The Second Circuit affirmed the district court’s decision in a summary order published simultaneously with a separate decision where they specifically address the plaintiff’s Commodities Exchange Act (“CEA”) claims. In so affirming that her federal claims were time-barred, the Court held, for the first time, that Rotella v. Wood, 528 U.S. 549 (2000) applies to CEA claims. Under Wood, federal courts apply a ”discovery accrual rule” – pursuant to which “discovery of the injury, not discovery of the other elements of the claim” will “start[s] the clock” for statute of limitations purposes – when a statute does not address the issue.
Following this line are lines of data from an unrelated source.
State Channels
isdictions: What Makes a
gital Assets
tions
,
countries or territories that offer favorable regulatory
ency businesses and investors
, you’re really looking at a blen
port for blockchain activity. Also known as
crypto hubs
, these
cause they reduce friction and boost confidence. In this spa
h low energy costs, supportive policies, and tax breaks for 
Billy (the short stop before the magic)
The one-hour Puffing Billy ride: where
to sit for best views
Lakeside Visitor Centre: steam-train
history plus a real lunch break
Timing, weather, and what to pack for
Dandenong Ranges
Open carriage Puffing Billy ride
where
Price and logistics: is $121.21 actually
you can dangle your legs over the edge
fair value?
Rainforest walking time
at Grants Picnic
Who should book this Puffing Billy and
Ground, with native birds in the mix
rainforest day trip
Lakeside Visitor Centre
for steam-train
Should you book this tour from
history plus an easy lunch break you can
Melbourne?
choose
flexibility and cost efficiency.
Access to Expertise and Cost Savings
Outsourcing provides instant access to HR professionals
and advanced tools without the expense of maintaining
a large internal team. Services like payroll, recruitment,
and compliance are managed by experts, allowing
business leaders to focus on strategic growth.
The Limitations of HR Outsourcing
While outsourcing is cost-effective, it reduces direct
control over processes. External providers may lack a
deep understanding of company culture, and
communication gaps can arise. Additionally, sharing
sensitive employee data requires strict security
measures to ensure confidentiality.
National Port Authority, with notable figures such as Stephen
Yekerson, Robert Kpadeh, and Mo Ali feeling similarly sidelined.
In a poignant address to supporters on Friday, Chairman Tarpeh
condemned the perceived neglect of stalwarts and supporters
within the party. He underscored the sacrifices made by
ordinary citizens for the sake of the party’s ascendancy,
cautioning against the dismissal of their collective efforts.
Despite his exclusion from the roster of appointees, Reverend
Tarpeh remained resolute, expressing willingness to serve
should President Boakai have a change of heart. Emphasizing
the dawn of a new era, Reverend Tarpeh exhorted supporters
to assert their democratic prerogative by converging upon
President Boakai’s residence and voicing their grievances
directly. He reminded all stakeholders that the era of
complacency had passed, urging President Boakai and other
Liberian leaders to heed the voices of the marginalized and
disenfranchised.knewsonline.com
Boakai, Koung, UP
In applying the rule to the facts in the case, the Court found the plaintiff discovered her CEA injury when she suffered the financial losses in 2008 in what her complaint describes as “’an extraordinary, unprecedented and unjustified sudden collapse’” in market price. Because the CEA sets a two-year limitations period, plaintiff’s 2015 suit was thus time -barred. The Court emphasized that the date on which this plaintiff had actual knowledge of her injury, and not years later when she discovered additional information relating to the identity of the defendants or other information about the manipulation scheme necessary for her to bring suit, determined the limitations period.

To read the full opinion, please visit:

Summary by: Matla Garcia Chavolla

Second Circuit Allows Derivative Shareholder Lawsuit to Go Forward Even After Plaintiff Loses her Financial Stake in the Entity, Distinguishing Between Standing and Mootness

Case Name: Klein v. Cadian Capital Mgmt., LP – Second Circuit 

Date of Opinion: October 2, 2018

Opinion By: Judge Pooler (majority); Judge  Lohier (dissent)
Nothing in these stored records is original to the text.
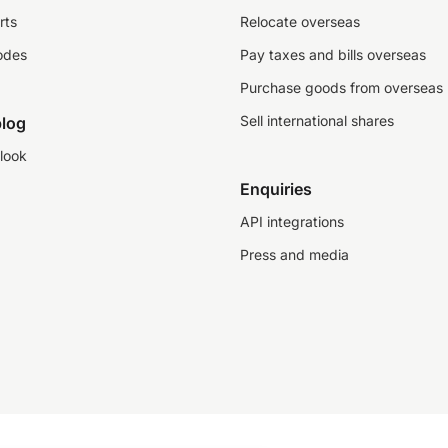
rts
Relocate overseas
odes
Pay taxes and bills overseas
Purchase goods from overseas
Sell international shares
log
look
Enquiries
API integrations
Press and media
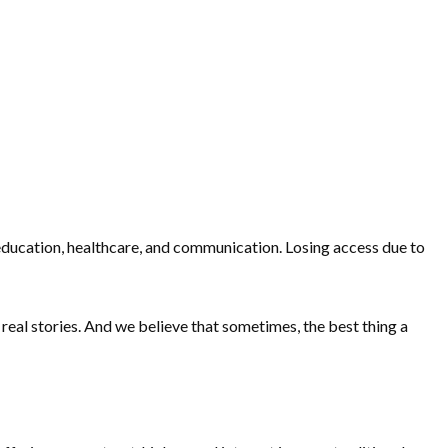
, education, healthcare, and communication. Losing access due to
real stories. And we believe that sometimes, the best thing a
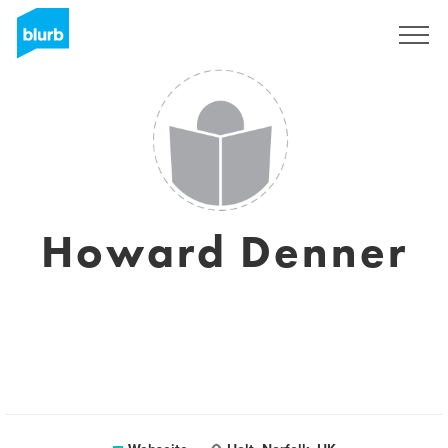
Registrieren
Howard Denner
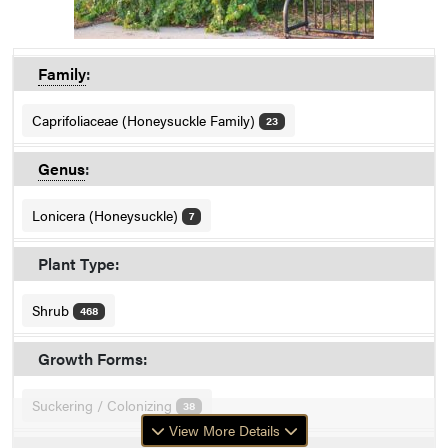
Family
:
Caprifoliaceae (Honeysuckle Family)
23
Genus
:
Lonicera (Honeysuckle)
7
Plant Type:
Shrub
468
Growth Forms:
Suckering / Colonizing
38
View More Details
Appellant Terry Klein brought a derivative lawsuit suit as a shareholder of Qlik Companies. She alleged that a group of funds (referred to collectively as the “Cadian Group”) owned more than ten percent of Qlik and engaged in short-swing transactions in Qlik stock in 2014, in violation of Section 16(b) of the Securities Exchange Act. Subsequently, the action was stayed pending resolution of a motion in a related case. While the action was stayed, a private equity company bought out Qlik in an all-cash merger. As a result of that merger, Klein lost any financial interest in the litigation.

After the stay was lifted, Cadian Group moved to dismiss the action for lack of standing. Klein moved to substitute Qlik itself as a plaintiff under Rule 17(a)(3) of the Federal Rules of Civil Procedure. The United States District Court for the Southern District of New York granted the Cadian Group’s motion to dismiss and denied Klein’s motion to substitute. The District Court reasoned that Klein’s lack of continuing financial interest in the litigation caused her to lose standing, which made the case moot. In the alternative, the District Court found that Qlik could not be substituted under Rule 17(a)(3) because Klein had not made an “honest mistake” in failing to include Qlik as a plaintiff.
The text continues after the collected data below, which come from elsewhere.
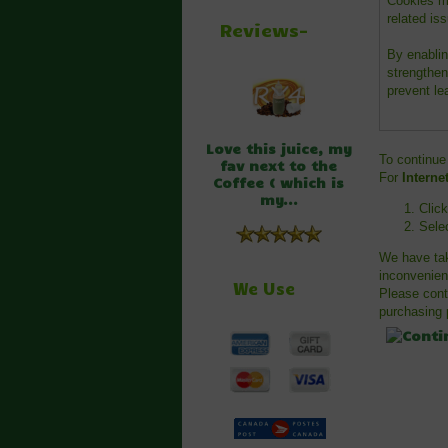
Cookies mu
related iss
Reviews-
By enablin
strengthen
prevent le
Love this juice, my
To continue
fav next to the
For
Interne
Coffee ( which is
my...
Clic
Sele
We have tak
inconvenien
We Use
Please cont
purchasing p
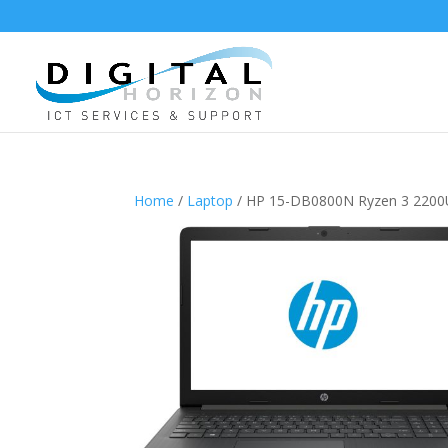
Home
/
Laptop
/ HP 15-DB0800N Ryzen 3 220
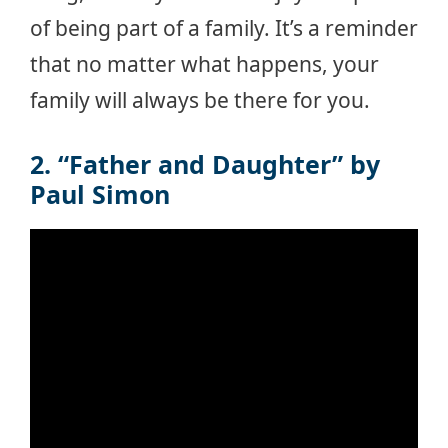
of being part of a family. It’s a reminder
that no matter what happens, your
family will always be there for you.
2. “Father and Daughter” by
Paul Simon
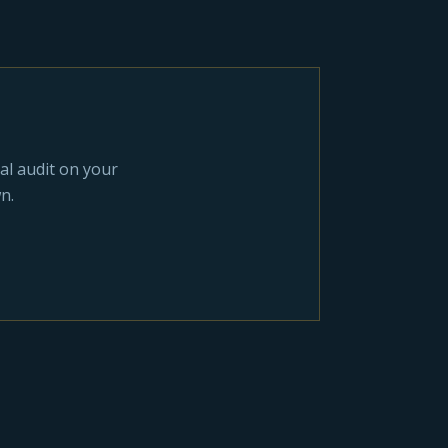
al audit on your
n.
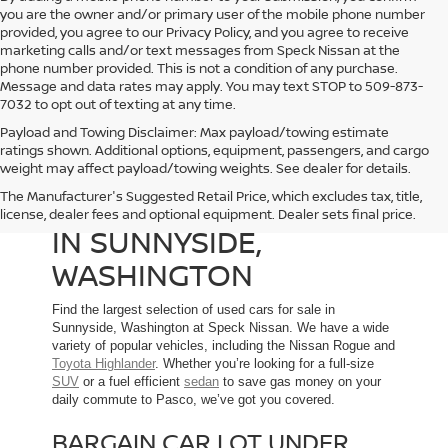
you are the owner and/or primary user of the mobile phone number
provided, you agree to our Privacy Policy, and you agree to receive
marketing calls and/or text messages from Speck Nissan at the
phone number provided. This is not a condition of any purchase.
Message and data rates may apply. You may text STOP to 509-873-
7032 to opt out of texting at any time.
Payload and Towing Disclaimer: Max payload/towing estimate
ratings shown. Additional options, equipment, passengers, and cargo
weight may affect payload/towing weights. See dealer for details.
The Manufacturer's Suggested Retail Price, which excludes tax, title,
USED CARS FOR SALE
license, dealer fees and optional equipment. Dealer sets final price.
IN SUNNYSIDE,
WASHINGTON
Find the largest selection of used cars for sale in
Sunnyside, Washington at Speck Nissan. We have a wide
variety of popular vehicles, including the Nissan Rogue and
Toyota Highlander
. Whether you’re looking for a full-size
SUV
or a fuel efficient
sedan
to save gas money on your
daily commute to Pasco, we’ve got you covered.
BARGAIN CAR LOT UNDER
The Second Circuit disagreed, and vacated the ruling.  The court explained that Klein had already established her standing by virtue of the fact that she had a personal stake at the outset of the litigation.  The only question, therefore, was whether the case was now moot.  As the court put it, the standing doctrine “evaluates a litigant’s personal stake as of the outset of litigation,” while the mootness doctrine “determines what to do if an intervening circumstance deprives the plaintiff of a personal stake in the outcome of the lawsuit, at any point during litigation after its initiation.”